EXERCISE
Below are records; copy every line among them that contains the word "Ajaccio".

MATERIAL FOR THE TASK

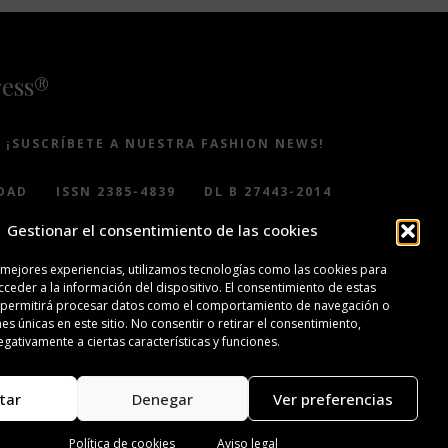
ress®
¡SUSCRÍBETE A NUESTRA FASHION NEWS!
DAD
ISSN 2385-4839
DL B 27443-2014
Gestionar el consentimiento de las cookies
 mejores experiencias, utilizamos tecnologías como las cookies para
ceder a la información del dispositivo. El consentimiento de estas
 permitirá procesar datos como el comportamiento de navegación o
nes únicas en este sitio. No consentir o retirar el consentimiento,
gativamente a ciertas características y funciones.
tar
Denegar
Ver preferencias
Política de cookies
Aviso legal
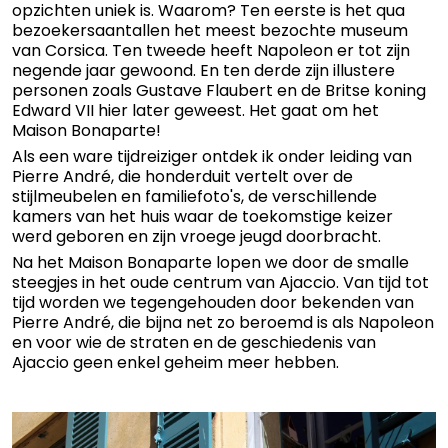
opzichten uniek is. Waarom? Ten eerste is het qua
bezoekersaantallen het meest bezochte museum
van Corsica. Ten tweede heeft Napoleon er tot zijn
negende jaar gewoond. En ten derde zijn illustere
personen zoals Gustave Flaubert en de Britse koning
Edward VII hier later geweest. Het gaat om het
Maison Bonaparte!
Als een ware tijdreiziger ontdek ik onder leiding van
Pierre André, die honderduit vertelt over de
stijlmeubelen en familiefoto's, de verschillende
kamers van het huis waar de toekomstige keizer
werd geboren en zijn vroege jeugd doorbracht.
Na het Maison Bonaparte lopen we door de smalle
steegjes in het oude centrum van Ajaccio. Van tijd tot
tijd worden we tegengehouden door bekenden van
Pierre André, die bijna net zo beroemd is als Napoleon
en voor wie de straten en de geschiedenis van
Ajaccio geen enkel geheim meer hebben.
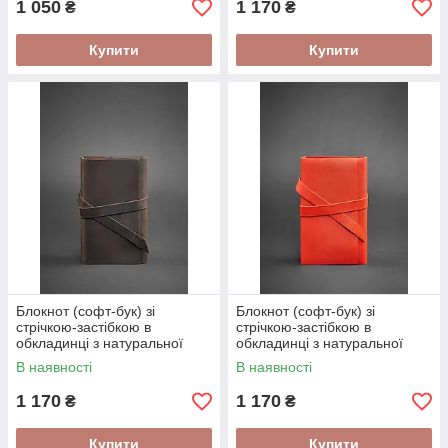
1 050
1 170
₴
₴
Купити
Купити
Блокнот (софт-бук) зі
Блокнот (софт-бук) зі
стрічкою-застібкою в
стрічкою-застібкою в
обкладинці з натуральної
обкладинці з натуральної
шкіри Темно-коричневий
шкіри Кораловий
В наявності
В наявності
1 170
1 170
₴
₴
Купити
Купити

ANSWER SECTION
steegjes in het oude centrum van Ajaccio. Van tijd tot
Ajaccio geen enkel geheim meer hebben.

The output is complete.